During those 3 months I was using glide, and also used that gooey neck saver thing that Kayak Academy sells. One of those may have shortened the life of the gasket, but I don’t know for sure.

I get less than that for neck
by lots - though I wear mine more frequently than most. My skin chemistry is just tough on the darned things. Wrist on the other hands, I have gotten four years.

Ten years…

– Last Updated: Nov-28-11 8:08 AM EST –

on de same gaskets on me Kokatat GFER. Must be de lack o' follicular abrasion fro' puttin' me a'mighty purdy scalp through it, ah's reckon.


2 years - that’s low
I would say from experience with others as well as myself, 4-6 would be a good average. 303 it regularly. Don’t store it near heaters and I read where the fumes from oil burners and gas burners attacks the neoprene. Obviously sun exposure is the worse enemy. You can also just get a bad batch of seals that don’t hold up well.

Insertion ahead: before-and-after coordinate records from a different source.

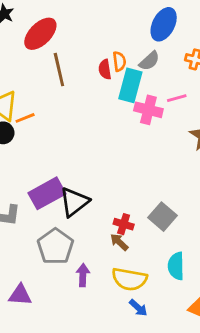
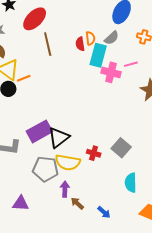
brown arrow: (119, 242) -> (77, 203), moved
gray pentagon: (55, 246) -> (45, 169), turned -30
yellow semicircle: (129, 279) -> (68, 162), moved

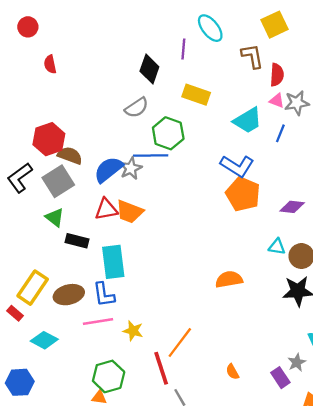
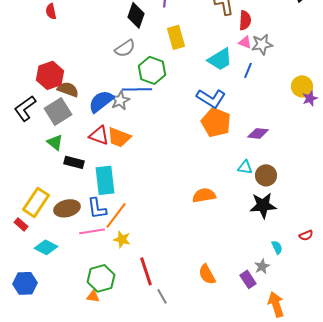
yellow rectangle: (196, 95) -> (176, 37), turned 55
red triangle: (106, 209) -> (99, 135), turned 30
orange line: (180, 343) -> (116, 215), moved
orange semicircle: (232, 372) -> (207, 274), size x1.5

I have an obsessive friend who vacuum bags his dry suit in the summer and stores it in the dark. His seals last forever.

Gasket Care
Rinse the gasket after using it - get off all body oils, sweat and especially sunscreen. 303 regularly - if you can manage to do it every other month, year round, it would be excellent. On my personal suit I do the gaskets to that time frame but on my fleet of suits for demo, I make sure to 303 the gasket prior to using for the season and then before I stop using them for the season, so about 2 x a year. If I loan the suit out for any length of time, I 303 before I send it out.

This fall I changed a gasket out of an old suit - 1997 that was just starting to go. I thought that was an exceptionally long time for a gasket!

If you are going through a lot of gaskets, look at how you are storing them. Perhaps they are near the wood stove??? That is a sure thing to prematurely ruin a gasket. In the furnace room in your basement? Same thing…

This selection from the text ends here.